Midland-based heating and plumbing giant Wolseley reported its first profit fall in more than a decade yesterday, blaming the global credit squeeze and the effect the weakness in the US housing market was having on its repairs and maintenance business.
Wolseley, which has its UK headquarters in Leamington Spa, said profit before tax and goodwill amortisation fell 7.3 per cent to £758 million in the year to July 31, slightly below analysts' average forecast of £761.4 million.
Revenue rose 14.6 per cent to £16.2 billion, spurred by bolt-on acquisitions and the £1.3 billion purchase of Nordic-focused DT Group, which performed ahead of expectations.
Chief executive Chip Hornsby described the results as "very creditable", with the US downturn offset by healthier trading in Europe.
However, the company, which is the world's biggest distributor of plumbing and heating products, added that recent events involving the US sub-prime mortgage market and concerns over liquidity in financial markets had created uncertainty which was being reflected in less favourable sales trends for a number of group businesses.
"There are no signs yet of any upturn in the US housing market, and the repairs, maintenance and improvement market is now beginning to soften," Wolseley said in a statement.
The company - best known for its Plumb Center and Build Center businesses - said it had been "fast and decisive" in its response to the US downturn, including through cost savings. It reduced staff numbers by around 3,500 in the last financial year, representing 20 per cent of the region's total workforce.
However, it said it was too early to say whether these measures would prove effective or whether the US problems would continue.
In North America, where Wolseley generates roughly half of group sales, trading profit fell 19 per cent to £487 million, as its building distribution business Stock saw profit tumble
75 per cent, hit by a weak housing market and one-off charges related to the job cuts and 46 branch closures.
"It's very difficult to determine exactly what's going to happen in the US housing market," said Mr Hornsby. "The most challenging part will be winter months. It could potentially get worse before it gets better."
In Europe, Wolseley said the underlying fundamentals of the construction markets remained sound, with its operations expected to show further progress. Revenue growth in the region increased 46.8 per cent to £7.56 billion in the last financial year, of which 8.8 per cent came from organic growth.

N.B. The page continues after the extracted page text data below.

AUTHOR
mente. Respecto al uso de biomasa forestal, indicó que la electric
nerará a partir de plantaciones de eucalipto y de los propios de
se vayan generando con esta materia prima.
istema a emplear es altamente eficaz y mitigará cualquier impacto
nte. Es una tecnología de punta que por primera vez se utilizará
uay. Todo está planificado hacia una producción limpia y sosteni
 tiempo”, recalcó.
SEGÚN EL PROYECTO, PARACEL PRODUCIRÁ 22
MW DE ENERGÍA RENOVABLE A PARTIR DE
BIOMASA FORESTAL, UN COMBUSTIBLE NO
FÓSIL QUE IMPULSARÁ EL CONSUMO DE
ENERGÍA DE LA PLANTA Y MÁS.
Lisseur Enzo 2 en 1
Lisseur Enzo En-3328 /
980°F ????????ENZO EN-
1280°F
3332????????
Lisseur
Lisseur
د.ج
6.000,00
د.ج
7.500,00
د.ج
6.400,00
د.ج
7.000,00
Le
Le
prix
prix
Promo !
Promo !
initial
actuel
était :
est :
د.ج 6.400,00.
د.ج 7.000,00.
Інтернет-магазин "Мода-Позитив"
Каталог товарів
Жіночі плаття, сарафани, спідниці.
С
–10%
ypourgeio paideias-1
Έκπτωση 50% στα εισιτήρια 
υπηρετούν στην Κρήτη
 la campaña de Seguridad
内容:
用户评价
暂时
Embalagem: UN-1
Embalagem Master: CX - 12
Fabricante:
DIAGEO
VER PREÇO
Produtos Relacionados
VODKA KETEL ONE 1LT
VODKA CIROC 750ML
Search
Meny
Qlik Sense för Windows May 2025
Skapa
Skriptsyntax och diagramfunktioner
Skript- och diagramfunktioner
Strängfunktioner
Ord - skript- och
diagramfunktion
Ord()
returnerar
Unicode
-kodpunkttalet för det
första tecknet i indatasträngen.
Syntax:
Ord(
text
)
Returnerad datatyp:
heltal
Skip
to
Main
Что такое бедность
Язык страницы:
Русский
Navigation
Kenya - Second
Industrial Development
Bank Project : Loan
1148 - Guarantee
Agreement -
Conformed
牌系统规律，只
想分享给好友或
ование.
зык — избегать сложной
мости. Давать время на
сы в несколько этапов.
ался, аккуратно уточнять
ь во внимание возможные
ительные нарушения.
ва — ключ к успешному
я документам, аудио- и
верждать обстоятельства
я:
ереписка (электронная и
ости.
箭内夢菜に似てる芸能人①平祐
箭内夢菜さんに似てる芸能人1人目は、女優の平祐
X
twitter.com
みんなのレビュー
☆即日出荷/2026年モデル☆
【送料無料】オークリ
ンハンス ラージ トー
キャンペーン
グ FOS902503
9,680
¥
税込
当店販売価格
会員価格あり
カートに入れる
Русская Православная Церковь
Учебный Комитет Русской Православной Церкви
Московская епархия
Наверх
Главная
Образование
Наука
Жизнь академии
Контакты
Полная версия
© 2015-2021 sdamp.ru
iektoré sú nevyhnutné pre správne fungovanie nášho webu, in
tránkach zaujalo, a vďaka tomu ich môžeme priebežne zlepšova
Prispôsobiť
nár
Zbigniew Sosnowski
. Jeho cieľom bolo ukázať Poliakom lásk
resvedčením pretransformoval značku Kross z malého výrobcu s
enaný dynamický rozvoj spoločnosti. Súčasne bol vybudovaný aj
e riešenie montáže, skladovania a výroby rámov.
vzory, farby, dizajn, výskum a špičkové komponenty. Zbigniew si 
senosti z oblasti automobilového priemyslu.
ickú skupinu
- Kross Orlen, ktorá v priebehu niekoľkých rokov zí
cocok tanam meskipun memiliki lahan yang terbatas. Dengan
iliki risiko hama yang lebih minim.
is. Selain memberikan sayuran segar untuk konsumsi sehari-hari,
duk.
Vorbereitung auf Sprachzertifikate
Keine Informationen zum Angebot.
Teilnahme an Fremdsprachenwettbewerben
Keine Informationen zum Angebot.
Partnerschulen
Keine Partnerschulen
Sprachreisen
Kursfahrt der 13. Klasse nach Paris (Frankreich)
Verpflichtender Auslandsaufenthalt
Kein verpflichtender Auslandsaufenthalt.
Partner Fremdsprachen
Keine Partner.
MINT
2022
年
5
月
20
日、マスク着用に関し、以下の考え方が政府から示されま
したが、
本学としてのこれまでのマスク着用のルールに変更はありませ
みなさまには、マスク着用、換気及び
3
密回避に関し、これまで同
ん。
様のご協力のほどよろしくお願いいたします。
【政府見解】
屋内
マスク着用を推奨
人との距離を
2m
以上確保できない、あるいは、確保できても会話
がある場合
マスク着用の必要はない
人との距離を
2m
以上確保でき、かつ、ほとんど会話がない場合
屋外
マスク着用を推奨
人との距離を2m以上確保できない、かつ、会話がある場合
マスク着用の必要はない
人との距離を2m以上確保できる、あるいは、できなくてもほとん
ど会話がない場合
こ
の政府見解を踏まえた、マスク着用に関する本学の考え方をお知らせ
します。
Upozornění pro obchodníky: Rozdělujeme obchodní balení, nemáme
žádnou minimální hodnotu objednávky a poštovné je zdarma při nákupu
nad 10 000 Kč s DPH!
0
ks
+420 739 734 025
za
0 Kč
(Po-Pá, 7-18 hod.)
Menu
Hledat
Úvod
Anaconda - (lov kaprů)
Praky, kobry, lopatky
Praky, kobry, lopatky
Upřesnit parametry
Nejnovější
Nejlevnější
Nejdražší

Wolseley UK and Ireland recorded a 17.9 per cent increase in revenue to £3.17 billion, helped by government spending on schools, hospitals and social housing repairs and maintenance work.
Mr Hornsby said it was too early to say what effect the Northern Rock crisis may have on the housing market.
In Ireland, the market saw continued rapid decline in housing starts, with some of the shortfall taken up by strong maintenance activity.
Trading profit increased by five per cent, but margins were lower as a result of £13 million of one-off restructuring costs relating to 40 branch closures and rationalisation of head office.
Wolseley had 1,917 branches in the UK and Ireland at the end of the financial year, an increase on the 1,858 seen a year earlier.
Across the group, Mr Hornsby said current market conditions would not prevent the company from pursuing its strategy of achieving both organic growth and acquisitions.
He added: "We will not be deflected from the rigorous execution of our long term strategy to create competitive advantage and a truly world class company."